Тут существует обычай: летучая почта. Сидишь в ресторане, подходит мальчик, передает тебе письмо. Я получил такое письмо от компании москвичей, которые приветствуют меня и благодарят за московские наслаждения в нашем театре.
Детишкам буду писать отдельно, а пока наговори им много хорошего от меня…

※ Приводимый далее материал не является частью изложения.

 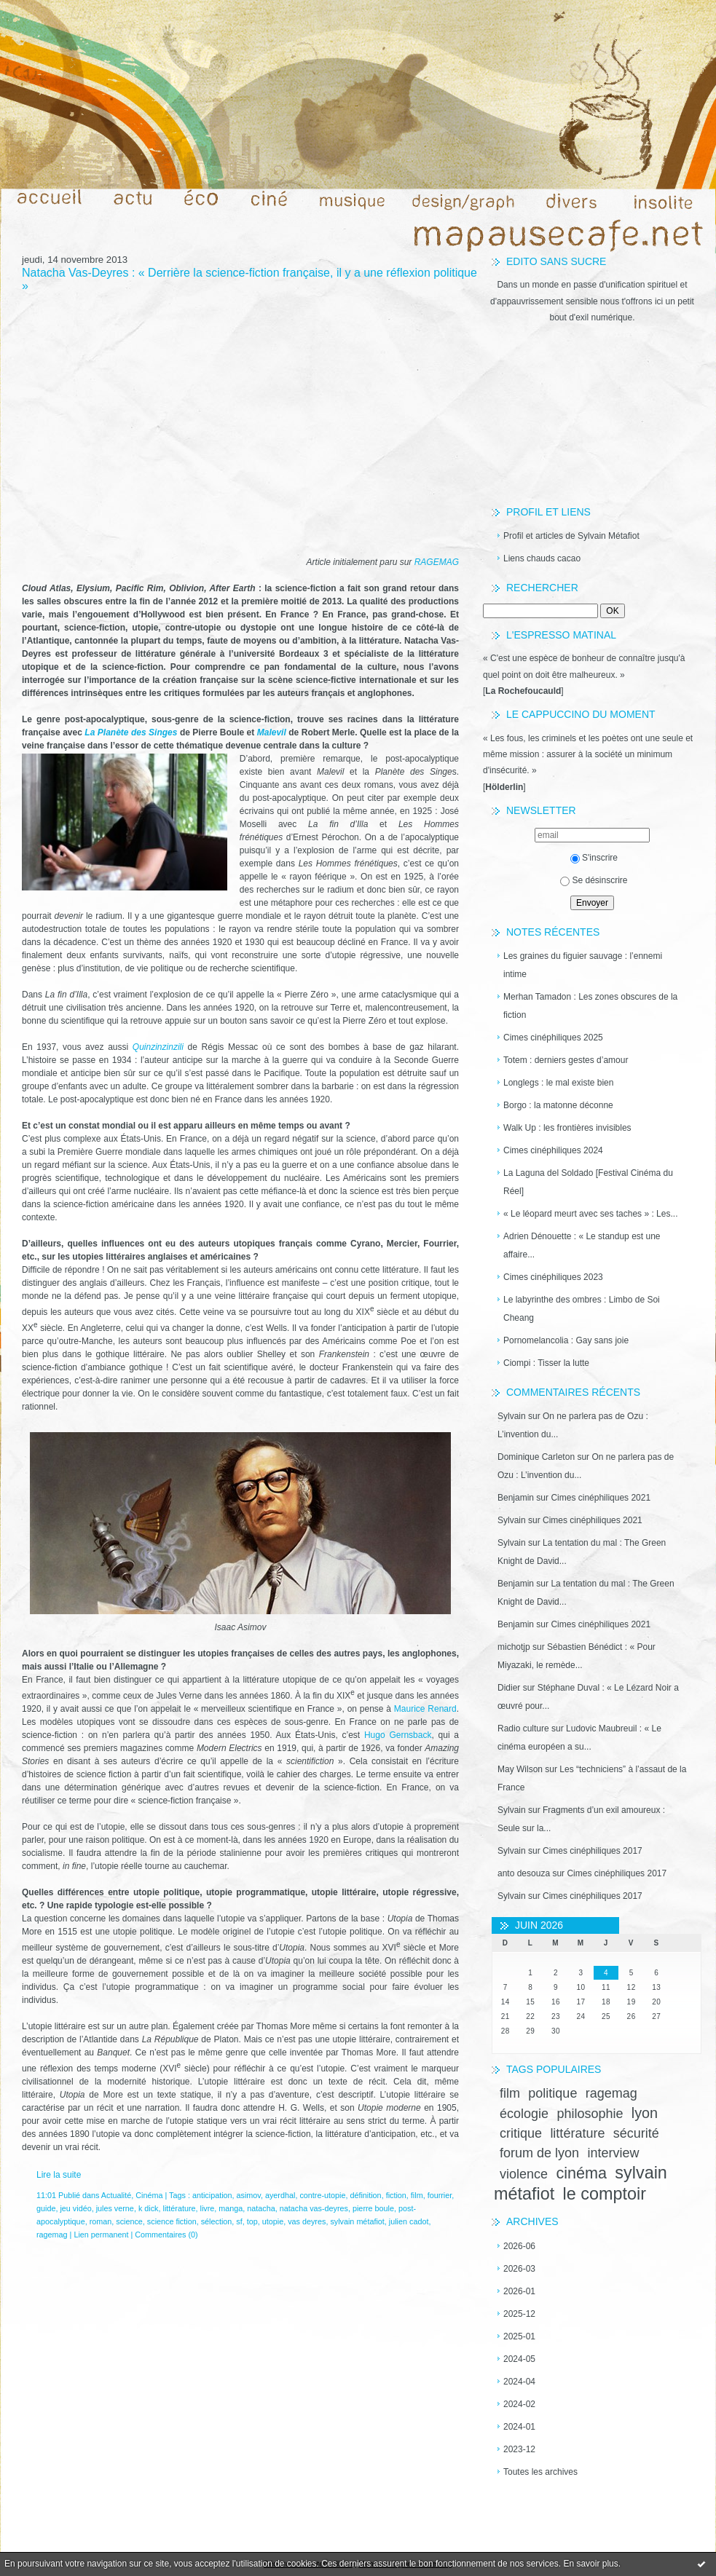 What do you see at coordinates (148, 2195) in the screenshot?
I see `Cinéma` at bounding box center [148, 2195].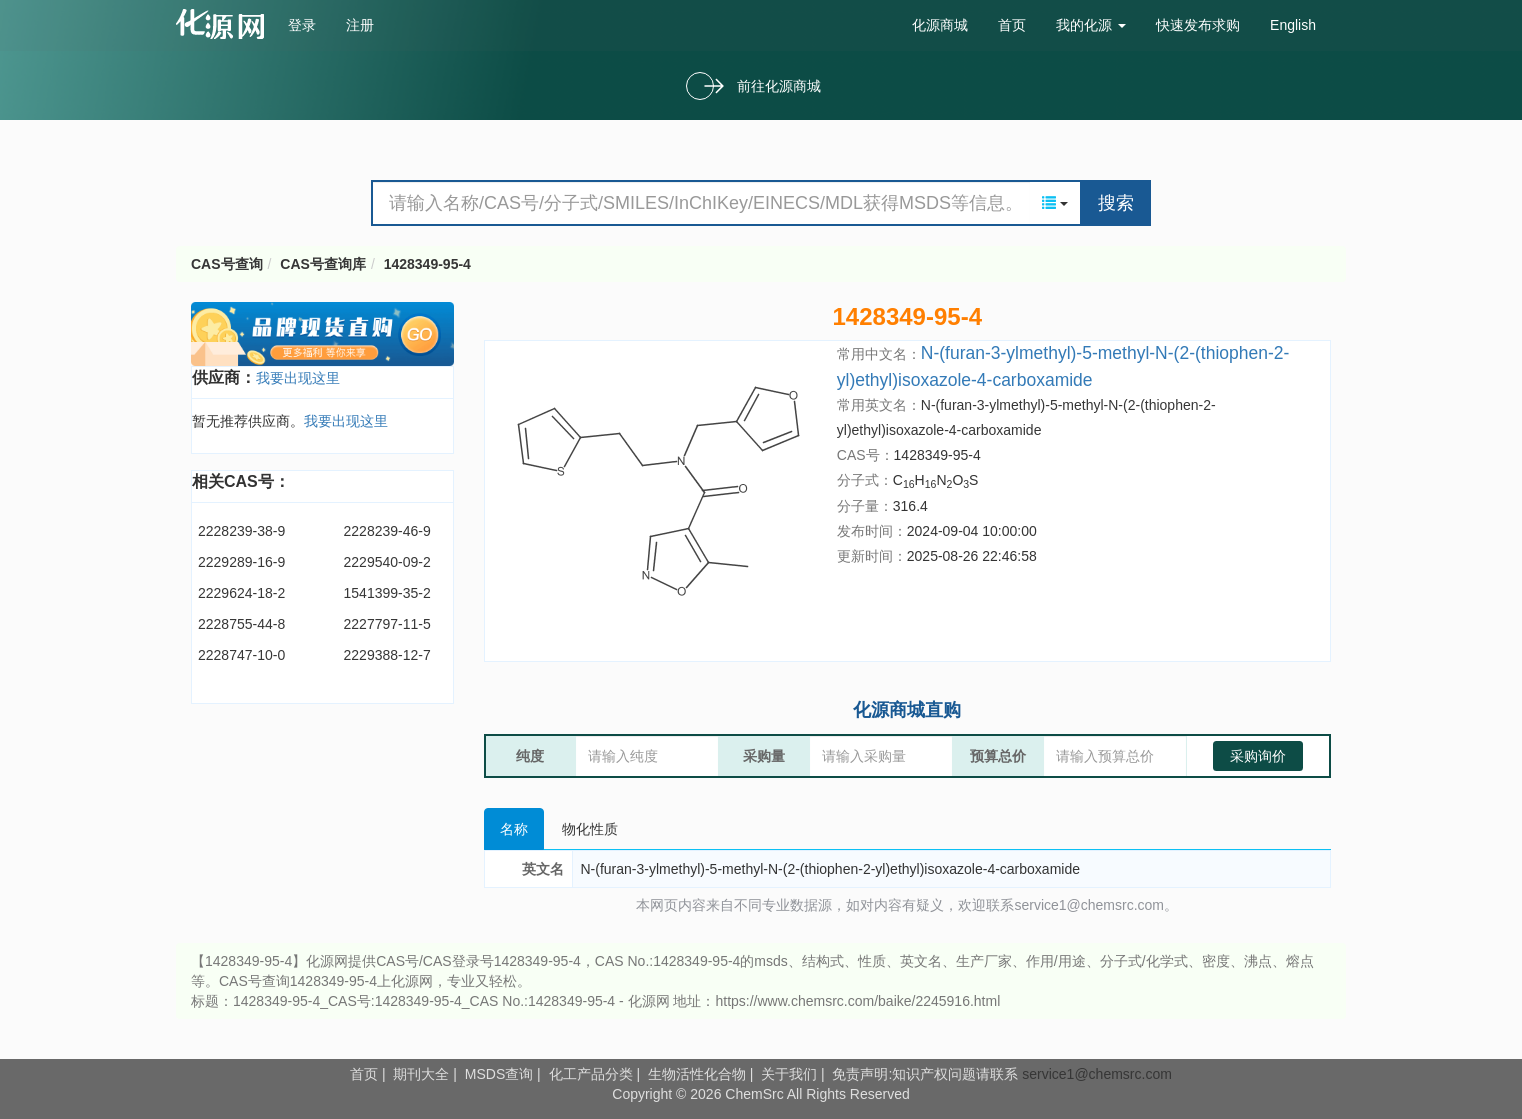  What do you see at coordinates (697, 1074) in the screenshot?
I see `生物活性化合物` at bounding box center [697, 1074].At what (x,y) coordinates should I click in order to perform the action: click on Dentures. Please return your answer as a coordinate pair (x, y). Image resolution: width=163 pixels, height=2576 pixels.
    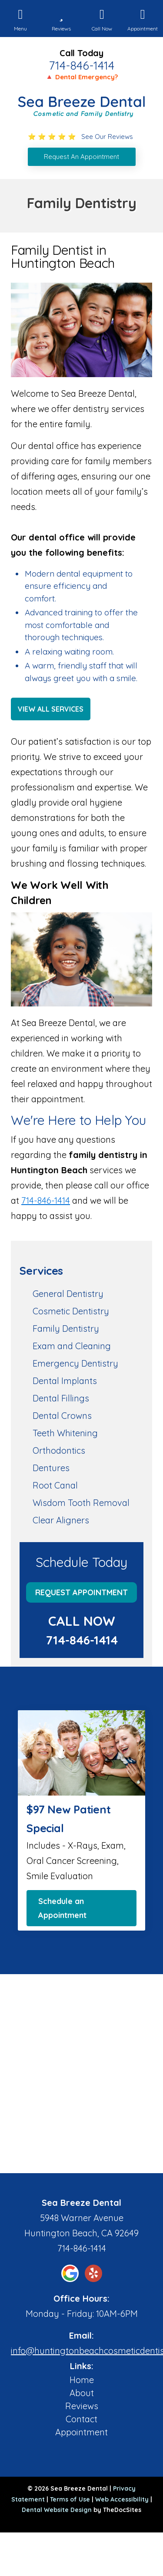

…Вчера не писал, было много всякого глупого дела: всякие исследования, анализы, потом был у Зернова… Искал, квартиру и наконец нанял бывшую комнату доктора Богданова в доме Войновой, завтракал у Зернова и долго просидел там за разговором, ухаживал за его belle soeur (M. A. Богушевской, женой профессора), среднего интереса. Брал ванну, пил кумыс и вечером поехал в Кисловодск. Там актеры, обычный разговор; мельком видел свою бывшую пассию, обменялись только поклонами. Да, забыл рассказать, что третьего дня вечером приехала труппа Форкатти в Ессентуки. Спектакля я не смотрел, конечно, но после спектакля пил с артистами чай. Актеры малоинтересные. Вот и все, что было в нашей однообразной жизни.
88. С. В. Флерову
Глубокоуважаемый Сергей Васильевич!
Пишу Вам на бумажке с картинкой, для того чтобы задобрить Вас!… Я очень виноват перед Вами, Вы это знаете… Я искренно сожалею о том, что не мог собраться к Вам. Это, думается мне, Вы тоже знаете. У меня есть другой и более крупный проступок. Его-то Вы, вероятно, не знаете, поэтому поговорим сперва о другом, чтоб разговорить Вас и задобрить. Вернемся к тем давно прошедшим временам, когда я получил от Вас любезное письмо с приглашением в Останкино. Тогда еще кипела репетиционная работа в Москве, тогда мы еще натягивали наши ослабевшие нервы, стараясь докончить заданную нам работу. Семья была на даче, я задыхался в московском воздухе, а Вы соблазняли меня и моих товарищей разными прелестями, как-то: воздухом, зеленью, природой, симпатичной компанией, интересным разговором, хорошим обедом. Это было жестоко с Вашей стороны. Но вот, помню, репетиции кончились. В один день артисты разбрелись по разным концам России. Я остался в Москве один в компании бутафоров, костюмеров, декораторов и прочих закулисных скромных деятелей. Разные цифры на бумаге запрыгали перед глазами. Сметы, квадратные аршины полотен декораций, материй, фунты, пуды клея и красок, вычисления, объяснения, макетки, рисунки. Обливаясь потом, заваленный этими бумагами, терзался я среди московской пыли в ожидании вечера, чтоб вернуться к семье и подышать чистым воздухом, поговорить с женой, с которой во время сезона и рабочего времени нам не дают сказать двух слов. Но у меня хватало силы только на то, чтобы добраться до дома. Тут я валился на диван, и бедная жена могла только любоваться моей спящей фигурой. Так проходит целый месяц. Наконец является грозная фигура доктора. Испытующим взглядом осматривает он меня внутри и снаружи, прописывает лекарство для внутреннего и внешнего употребления и, не дав мне докончить дела, ссылает меня в места не столь отдаленные, т. е. на Кавказ, обрекая меня на одиночное заключение. Боже мой! За что же, помилуйте!! Приехал я сюда, один, на место моей ссылки и в первые дни подумал, что я в Китае. В вагоне меня предупреждали о том, что следует покрепче запираться в своем купе, а то может придти кавказский человек, который будет меня немного 'резил'…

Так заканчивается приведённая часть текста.